WORK TO BE COMPLETED = Return, word for word, only the lines of the data below that lie between the line with "https://www.kinderhotel-bayern.de" and the line with "STARHOTELS RITZ", those two lines included.

[Saved data entries]
+ + +

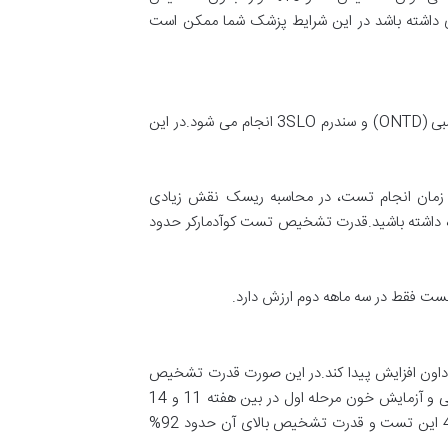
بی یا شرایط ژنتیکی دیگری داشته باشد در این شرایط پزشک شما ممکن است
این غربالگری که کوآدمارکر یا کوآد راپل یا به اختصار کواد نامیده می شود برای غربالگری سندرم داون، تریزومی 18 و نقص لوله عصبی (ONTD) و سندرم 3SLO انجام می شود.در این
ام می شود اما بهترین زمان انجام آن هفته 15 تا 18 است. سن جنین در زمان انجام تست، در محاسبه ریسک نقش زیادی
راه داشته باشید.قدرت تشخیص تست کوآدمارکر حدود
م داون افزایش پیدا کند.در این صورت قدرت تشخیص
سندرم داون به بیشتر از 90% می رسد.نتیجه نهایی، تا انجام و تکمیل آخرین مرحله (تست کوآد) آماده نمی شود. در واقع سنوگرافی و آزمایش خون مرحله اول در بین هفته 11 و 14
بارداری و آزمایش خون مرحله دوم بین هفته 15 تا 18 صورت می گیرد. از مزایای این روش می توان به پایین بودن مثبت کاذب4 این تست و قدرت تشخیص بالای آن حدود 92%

+ + +

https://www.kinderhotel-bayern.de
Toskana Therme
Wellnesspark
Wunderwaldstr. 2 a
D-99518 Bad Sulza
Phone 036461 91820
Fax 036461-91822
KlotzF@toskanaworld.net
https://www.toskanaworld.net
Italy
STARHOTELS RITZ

+ + +

REPLY TO THE TASK =
https://www.kinderhotel-bayern.de
Toskana Therme
Wellnesspark
Wunderwaldstr. 2 a
D-99518 Bad Sulza
Phone 036461 91820
Fax 036461-91822
KlotzF@toskanaworld.net
https://www.toskanaworld.net
Italy
STARHOTELS RITZ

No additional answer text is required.